As I said, I recently changed my growing location, so I wasn't entirely sure how to go about this. I decided to do a test run. I took a few of the Early Special and Mixed Sativa seeds, compliments of Dr. Chronic's (shipped in just a few days), and simply planted them in the soil that had already been layed out. It was a professionally setup garden, and I just planted alongside the other plants where there was space and should be some sunlight.

My question is this: what are the best things I can do to improve growth? Science is not my specialty, horticulture in particular, so I'm just trying to live and learn. Thanks.

Note: Planted May 09 - I understand summer cycles are not ideal, so any way to improve upon that as well? Next batch I was thinking of veging inside, then transplanting outside.


----------



## GanjaGuru (May 9, 2006)

"I understand summer cycles are not ideal,..."
-A. Summer doesn't begin for another 6 weeks.
 B. Right now (the spring) is the time to plant.  Summer is the time of maximum growth.

It sounds like you've got an ideal set-up.
What I'd suggest:
For optimum yield read a grow book.
For optimum stealth, top the plant several times to make it look like a bush instead of the usual x-mas tree shape.


----------



## Brine409 (May 9, 2006)

Excellent, that really reassures me as to the way I'm approaching it. I figured it won't yield as well as other more oberserved environments, but will work out well for a first grow and give me a start. The other question I was really curious about was how many seeds to plant in a given location? And how far apart should they really be? What's the chances of a seed yielding a plant type stuff. Thanks again.


----------



## Nugget123 (May 11, 2006)

How exactly do u top your plant


----------



## Kindbud (May 11, 2006)

I have a Thread about it in the Outdoors section 
look at it and that should show how to hope helped 
Peace out


----------



## GanjaGuru (May 11, 2006)

"The other question I was really curious about was how many seeds to plant in a given location? And how far apart should they really be?" 
-The plants should be 6' apart.

"What's the chances of a seed yielding a plant type stuff."
-I don't understand the Q.


----------



## Nugget123 (May 11, 2006)

Kindbud great song i smoked all day to that song


----------



## Brine409 (May 12, 2006)

Will every seed yield a plant? Should I plant one seed every 6', and just see what comes of it?


----------



## Hick (May 12, 2006)

Brine409 said:
			
		

> Will every seed yield a plant? Should I plant one seed every 6', and just see what comes of it?

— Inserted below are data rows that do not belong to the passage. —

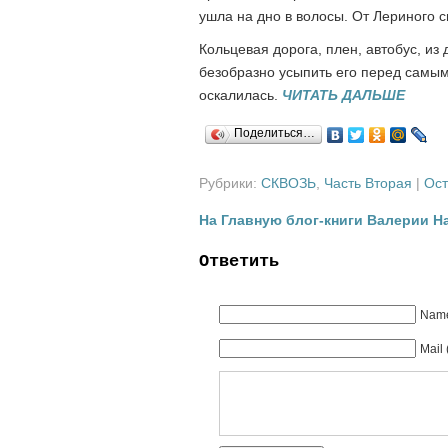
ушла на дно в волосы. От Лериного 
Кольцевая дорога, плен, автобус, из
безобразно усыпить его перед самым 
оскалилась.
ЧИТАТЬ ДАЛЬШЕ
Поделиться…
Рубрики:
СКВОЗЬ
,
Часть Вторая
|
Ост
На Главную блог-книги Валерии 
Ответить
Name
Mail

 Not _every_ seed is going to germinate. That depends on the quality of the seeds and the quality of the environment. 
  In guerrilla grows, I've found an average of about 1 in 3 survive to maturity, especially your first couple of seasons. Plant 1 for the critters/weather, 1 for the theives and 1 for yourself.


----------



## GanjaGuru (May 12, 2006)

The BEST way to grow pot as far as spacing is concerned it to raise the plants until they're 8" tall in planters, and then transplant to the garden.
OR
prepare holes 3' x 3' and plant 3 seeds at each location.  After a few weeks remove the smallest seedlings at each site.


----------